California still doesn’t have a budget for the current fiscal year, which commenced on July 1. Without a budget now for nearly a month, California faces additional pressure to conserve cash. The following explains why.

Though often (and perhaps conveniently) forgotten, as a general rule our state Constitution prohibits expenditures in the absence of a budget. Because of that limitation, a great deal of spending – for childcare centers, health care providers, centers for the developmentally disabled, many county services, contractors, and more — was already suspended as of July 1.

However, notwithstanding that general rule, the Constitution as well as federal law and public safety require some spending whether or not there’s a budget. Examples of such mandated or essential service spending include certain funds for public schools, debt service, child welfare programs, public safety, disaster relief and more. Those activities require cash and therefore the state must always have ready access to cash sufficient to meet those essential or mandated requirements.

Moreover, if we run out of cash, we will be forced to access the Revenue Anticipation Warrant (RAW) market for that cash. To understand the nature of the RAW market, one must first understand its cousin, the Revenue Anticipation Note (RAN) market.

Because state revenues arrive in bulks but expenditures occur with more frequency, California regularly borrows money to bridge that gap. When a budget has been passed, for that money the state accesses the well-established and lower-cost RAN market for its cash flow needs. But when there is no budget and if the state needs cash, the state has to resort to the more expensive RAW market, and that market is neither well-established nor low-cost.

For example, when the state failed to preserve cash during the budget debate of 2003, Controller Steve Westly went to the RAW markets for $11 billion of short-term cash to cover expenditures made in the absence of a budget. To gain the desperately-needed cash, the state not only had to pay steep fees and interest rates to Wall Street firms, but also was required to pay an additional $140 million for “credit enhancement” because note purchasers wouldn’t buy the debt without a guarantee from someone other than California. Current Controller John Chiang made a good comparison when he recently described a RAW as “the equivalent of a subprime loan.”
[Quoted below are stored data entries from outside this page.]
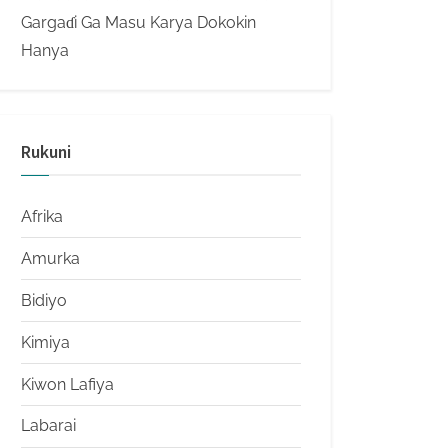
Gargaɗi Ga Masu Karya Dokokin
Hanya
Rukuni
Afrika
Amurka
Bidiyo
Kimiya
Kiwon Lafiya
Labarai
And now, because of the current crisis in the credit markets, the RAW markets are even more expensive to access than they were in 2003. That’s why every dollar that we don’t need to spend today should be reserved in order to avoid the need to finance that dollar later in the expensive and more uncertain RAW market.

Think of it this way: A dollar devoted today to a non-essential expenditure is a dollar that in a month or two could be used for essential public safety. If we’re out of cash at that point, we would be required to access the RAW market, hopefully get a positive response in an uncertain market, and if successful, pay a high cost on that dollar in fees and interest.

Accordingly, until the Legislature sends a responsible budget to the Governor for his signature, it’s simply prudent to conserve as much cash as possible now in order to be able to meet essential and mandated requirements.

Today, the Governor invoked his executive authority to take additional steps to make sure California has enough cash to cover its essential and mandated costs and be prepared for an emergency. He has given a great deal of consideration to these matters and carefully weighed the state’s options. This isn’t something he takes lightly – he considers it his duty as the state’s chief executive to make sure this state can meet its obligations.

Given the uncertain timing of a budget, an unprecedented and ongoing wildfire season, the need for the state to be prepared for unforeseen emergencies, and the extraordinarily high cost of a RAW financing, the Governor is showing fiscal responsibility and executive leadership by taking all responsible steps to conserve cash now.